Dynamics of Stimulus Selectivity in Inferotemporal Neurons

Dynamics of Stimulus Selectivity in Inferotemporal Neurons

Lulin Dai, Jun-ya Okamura, Gang Wang
Vol. 9 (2020) p.93-99

Neuroscientists usually investigate stimulus selectivity by using a stimulus set and identifying the stimulus that evokes the largest electrophysiological responses averaged over a certain time period. However, the visual environment, and hence the brain activity, changes all the time. A method with sufficiently high temporal resolution for the investigation of dynamic changes in stimulus selectivity is desired. Here, we propose a method by dividing the usual time window for spike rate calculation into multiple smaller time windows.
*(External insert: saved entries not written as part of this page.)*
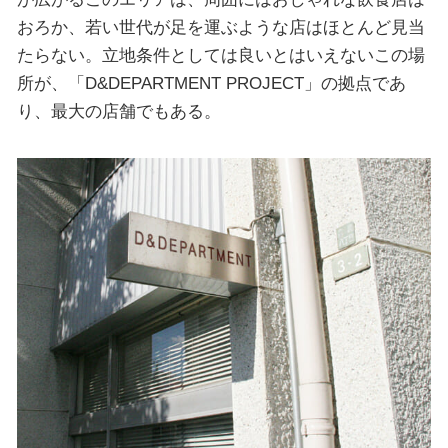
おろか、若い世代が足を運ぶような店はほとんど見当
たらない。立地条件としては良いとはいえないこの場
所が、「D&DEPARTMENT PROJECT」の拠点であ
り、最大の店舗でもある。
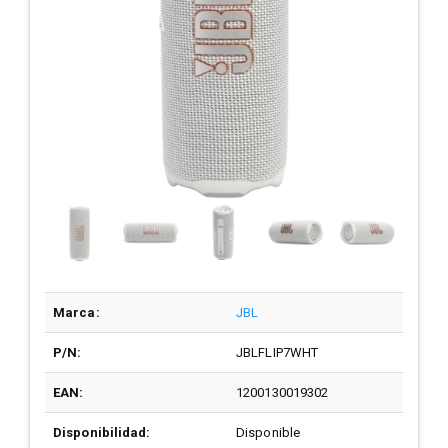
Marca:
JBL
P/N:
JBLFLIP7WHT
EAN:
1200130019302
Disponibilidad:
Disponible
We applied this method to the analysis of temporal change in stimulus selectivity of inferotemporal (IT) cells in macaque monkey recorded previously using microelectrode while they were performing an object discrimination task, in which one object had to be discriminated from others regardless of change in viewing angle. The IT cortex is located at the last stage of the ventral cortical pathway, and is important for object recognition and discrimination. The proposed method theoretically possesses temporal resolution in millisecond order. We demonstrated its ability by following the changes in stimulus selectivity with temporal resolution as high as 20 ms. Furthermore, we divided the response time window into early phase and late phase. In each phase, single cell responses to images (4 objects × 4 views; 16 images in each of the stimulus set) were compared to identify the stimulus evoking the largest response. When comparing the early and late phases, 40% of the cells showed the largest response to the same stimulus (same object and same viewing angle); 13% of the cells showed the largest response to the same object but at different viewing angles; 20% of the cells showed the largest response to different objects at the same viewing angle; and 20% of the cells showed the largest response to different objects at different viewing angles. The dynamic change of stimulus selectivity from early phase to late phase may provide important information about the underlying neuronal mechanism for object recognition. Successful application of the proposed method to the analysis of IT cell activity demonstrates the validity and usefulness of the method.